Qui était vraiment Mathieu Kérékou ? Décédé mercredi à l’âge de 82 ans, l’ancien président béninois a régné pendant près de 30 ans sur un pays qu’il a d’abord dirigé d’une main de fer avant d’être démocratiquement élu. Portrait de l’ancien président béninois en cinq mots.
Militaire
Avant tout, Mathieu Kérékou est un soldat. Jeune, ce nordiste né le 2 septembre 1933 à Kouarfa, se rend au Mali, puis au Sénégal pour suivre des formations militaires. D’abord à l’École des enfants de troupe de Kati, ensuite à celle de Saint-Louis. Avant d’aller poursuivre son apprentissage de l’art de la guerre en France, notamment à l’École militaire de Fréjus et à l’École d’état-major de Paris.
Lorsqu’il rentre au pays après avoir servi dans l’armée française coloniale, il est bombardé major. Dès 1965, il ne tarde pas à occuper les fonctions d’aide de camp de Hubert Maga, le tout premier président du Dahomey à l’indépendance (1960-1963).
Putschiste
Mais deux ans plus tard, fin 1967, un coup d’État balaye Christophe Soglo. Et Kérékou prend la tête du mouvement de jeunes officiers à la manœuvre. C’est lui qui dirige le nouveau Comité militaire révolutionnaire en charge de la supervision du gouvernement.
Une fois le pouvoir rendu aux civils, l’officier s’éclipse du jeu politique. Et feintde se contenter de sa nouvelle fonction de chef d’état-major adjoint de l’armée. Pas pour longtemps. Profitant de l’instabilité politique qui règne dans les années 1960 (quatre coups d’État s’enchaînent), il sort du bois un après-midi du 26 octobre 1972 et renverse le président Justin Ahomadegbé. Il gardera le pouvoir pendant 19 ans.
Dictateur
De retour aux affaires, celui qui avait rendu le pouvoir aux civils après le putsch de 1967, se tourne vers le marxiste-léniniste et met une croix sur la démocratie. En 1975, il proclame la République populaire du Bénin et impose la chemise à col Mao. Il ira même jusqu’à interdire le vaudou.

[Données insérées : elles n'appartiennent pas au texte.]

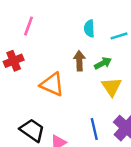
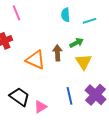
pink line: (29, 26) -> (16, 13), turned -42
brown arrow: (79, 61) -> (58, 53), moved

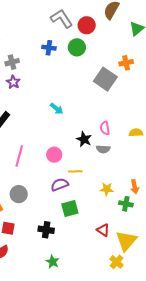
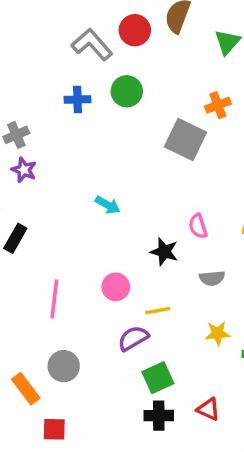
red circle: (87, 25) -> (135, 30), moved
gray semicircle: (103, 149) -> (212, 278), moved
black cross: (46, 230) -> (159, 416), moved
red triangle: (103, 230) -> (208, 409), moved

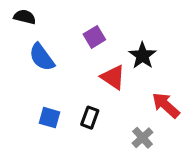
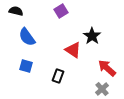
purple square: (94, 37) -> (61, 11), moved
blue square: (49, 118) -> (26, 66), moved
gray cross: (143, 138) -> (102, 89), moved

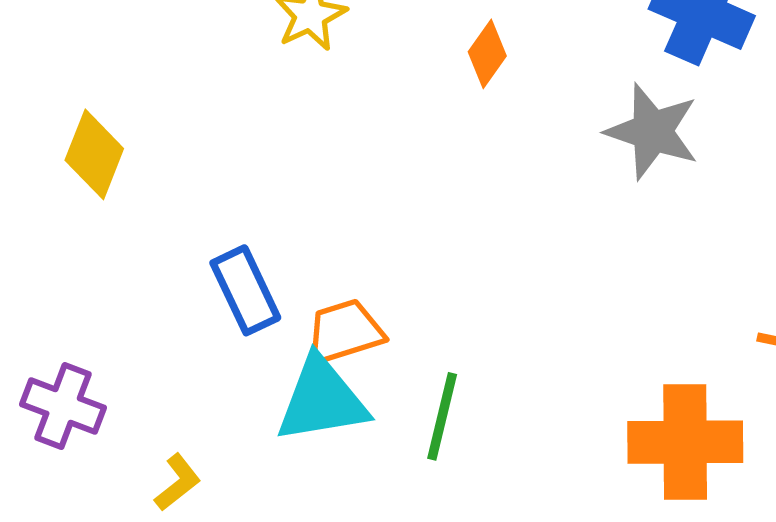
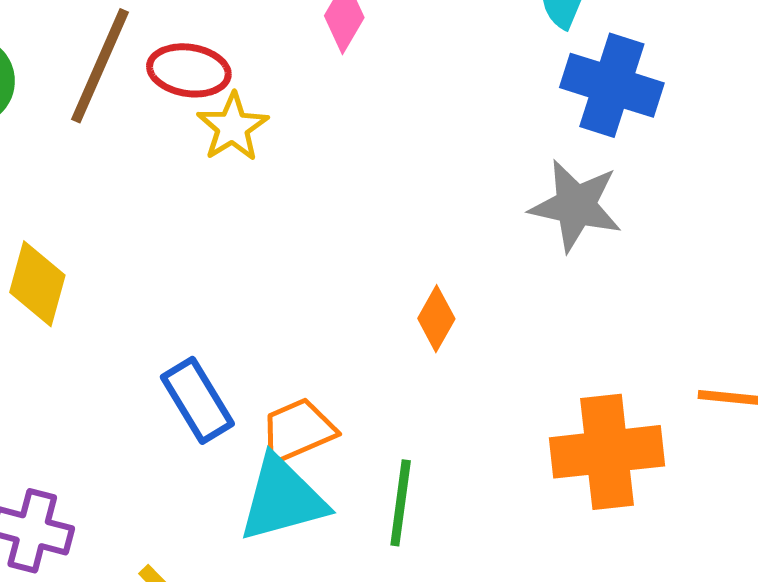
orange diamond: (487, 54) -> (436, 319), moved
orange cross: (685, 442) -> (607, 452), moved

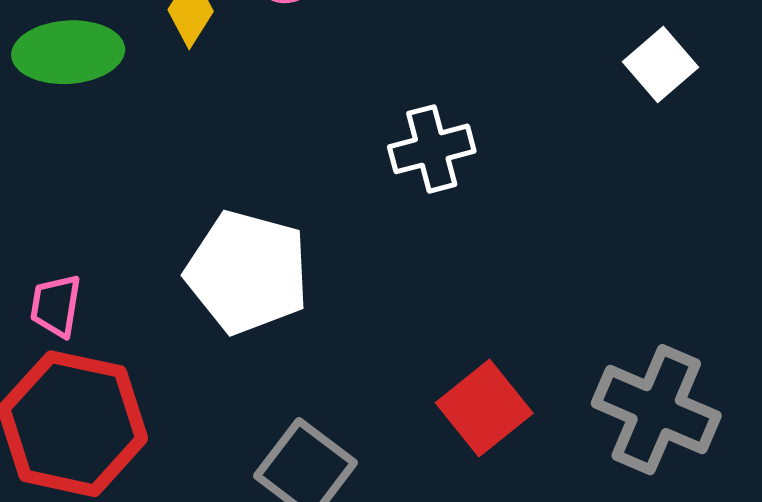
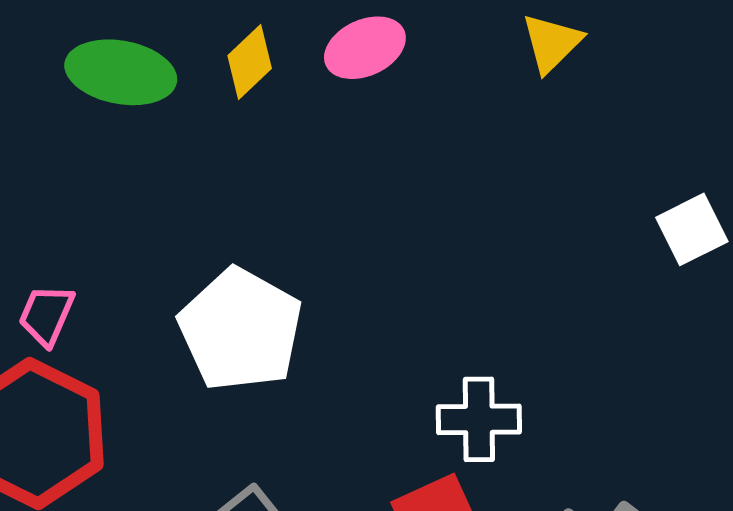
white cross: (432, 149) -> (479, 419), moved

Son régime survit à l’invasion avortée de Cotonou par les mercenaires du Français Bob Denard en 1977. Mais vers la fin des années 1980, le marxisme-léninisme s’essouffle, ne permettant pas de repousser la crise économique. La contestation populaire monte dans le pays.
Démocrate
Pour sauver son avenir politique, Kérékou tend la main la classe politique et aux forces vives béninoises. En février 1990, il convoque une conférence nationale, la première du genre, rassemblant opposants et représentants de la société civile. Au menu : un débat ouvert et sincère sur des problèmes économiques du pays. Mais très vite, le forum se transforme en tribune politique.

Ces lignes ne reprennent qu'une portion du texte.